Les Echos rapportent qu'«à composition du foyer équivalente, la probabilité qu'une femme se trouve dans une procédure de rétablissement personnel est systématiquement plus importante que pour un homme, et augmente avec le nombre d'enfants à charge». Plusieurs facteurs expliquent cette vulnérabilité : le non-versement des pensions alimentaires par le conjoint, les inégalités salariales ou encore la monoparentalité.
Et aussi… La présentation en Conseil des ministres du projet de loi bioéthique qui doit ouvrir la PMA à toutes les femmes et la position des associations homoparentales et LGBT+ qui déplorent son caractère «discriminatoire et stigmatisant» en matière d'établissement de la filiation ; un Checknews sur le taux de recouvrement des pensions alimentaires.
Education
Des jouets non sexistes pour plus de femmes ingénieures
L'appel peut sembler étonnant mais n'en est pas moins sérieux. La secrétaire d'Etat à l'Economie, Agnès Pannier-Runacher, a appelé la filière du jouet à «faire reculer les stéréotypes de genre dans l'univers des jouets» pour favoriser la mixité femmes-hommes dans le métier d'ingénieur, rapporte les Nouvelles News. «Le défaut d'orientation des jeunes filles se joue dès l'école primaire et il est urgent pour la compétitivité de nos entreprises de développer dès le plus jeune âge l'appétence pour la science et les technologies, tant chez les petites filles que les petits garçons», a-t-elle souligné. Comme le note le média, les filles représentent moins d'un tiers (27,2%) des effectifs des écoles d'ingénieurs.

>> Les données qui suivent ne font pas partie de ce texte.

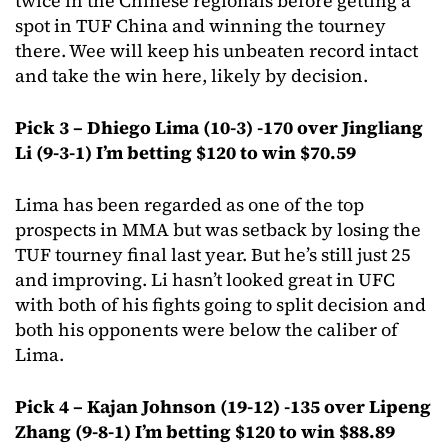
twice in the Chinese regionals before getting a
spot in TUF China and winning the tourney
there. Wee will keep his unbeaten record intact
and take the win here, likely by decision.
Pick 3 – Dhiego Lima (10-3) -170 over Jingliang
Li (9-3-1) I’m betting $120 to win $70.59
Lima has been regarded as one of the top
prospects in MMA but was setback by losing the
TUF tourney final last year. But he’s still just 25
and improving. Li hasn’t looked great in UFC
with both of his fights going to split decision and
both his opponents were below the caliber of
Lima.
Pick 4 – Kajan Johnson (19-12) -135 over Lipeng
Zhang (9-8-1) I’m betting $120 to win $88.89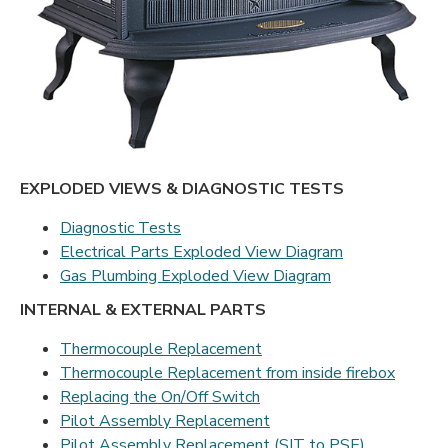
EXPLODED VIEWS & DIAGNOSTIC TESTS
Diagnostic Tests
Electrical Parts Exploded View Diagram
Gas Plumbing Exploded View Diagram
INTERNAL & EXTERNAL PARTS
Thermocouple Replacement
Thermocouple Replacement from inside firebox
Replacing the On/Off Switch
Pilot Assembly Replacement
Pilot Assembly Replacement (SIT to PSE)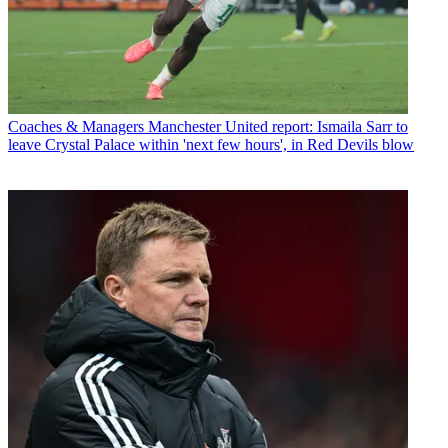
Coaches & Managers
Manchester United report: Ismaila Sarr to
leave Crystal Palace within 'next few hours', in Red Devils blow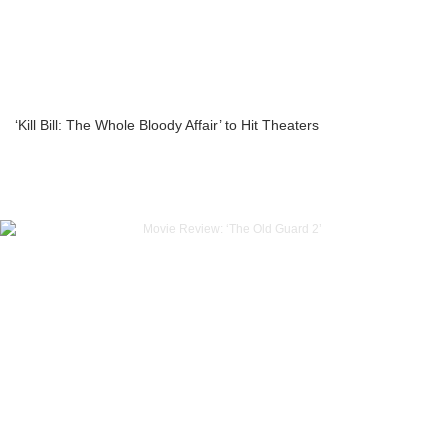
‘Kill Bill: The Whole Bloody Affair’ to Hit Theaters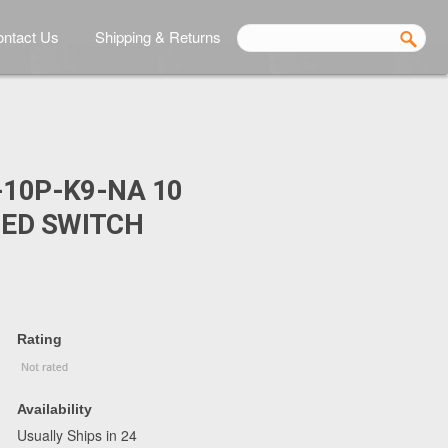
ntact Us
Shipping & Returns
-10P-K9-NA 10
ED SWITCH
Rating
Availability
Usually Ships in 24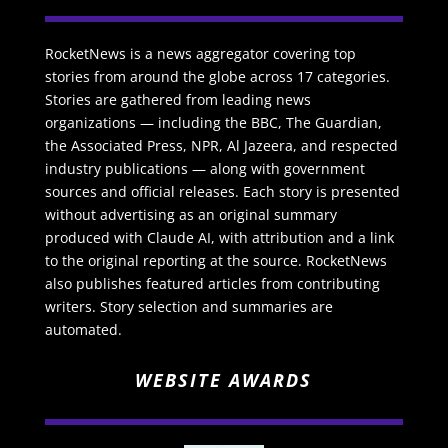
RocketNews is a news aggregator covering top
stories from around the globe across 17 categories.
Stories are gathered from leading news
organizations — including the BBC, The Guardian,
the Associated Press, NPR, Al Jazeera, and respected
industry publications — along with government
sources and official releases. Each story is presented
without advertising as an original summary
produced with Claude AI, with attribution and a link
to the original reporting at the source. RocketNews
also publishes featured articles from contributing
writers. Story selection and summaries are
automated.
WEBSITE AWARDS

Alors que dans les magasins la question du genre prédomine généralement sur celle des centres d'intérêt, la secrétaire d'Etat souhaite des «jeux scientifiques aussi attractifs pour les filles que les garçons». A l'issue de cette réunion avec la filière du jouet, une charte de bonnes pratiques a été établie dans laquelle grandes enseignes de distribution et fabricants s'engagent à lutter contre les stéréotypes dans les produits eux-mêmes, les points de vente et dans la communication. Parmi les points d'amélioration, les vendeurs devront s'engager à «mieux mettre en valeur les jouets scientifiques en direction des garçons et des filles». Les entreprises devront aussi «former les personnels en contact avec le public afin qu'ils n'introduisent pas de biais genrés dans leurs conseils à la clientèle». La communication pour la période de Noël, encore bien trop soumise aux stéréotypes de genre, devra aussi être élaborée en collaboration avec le CSA. Verdict dans quelques mois dans les prochains catalogues et spots télévisés. On espère y voir plus de fillettes scientifiques que de petites ménagères ou princesses.
Sexisme
A la suite de propos sexistes, le dalaï-lama s’excuse
«Des sincères excuses». C'est ainsi que le dalaï-lama est finalement revenu sur ses propos tenus lors d'une interview accordée à la BBC. Le 27 juin, il déclarait : «S'il y a une femme dalaï-lama, elle doit être plus attirante [que moi].» Ce jour-là, l'intervieweuse lui rétorque que la personnalité prévaut sur le physique. Ce à quoi il répond : «Les deux [comptent], je pense.» Deux jours plus tard, le 2 juillet, son bureau publiait un communiqué de presse en précisant qu'«il arrive parfois que des remarques spontanées, qui peuvent être amusantes dans un contexte culturel donné, perdent leur caractère humoristique dans la traduction».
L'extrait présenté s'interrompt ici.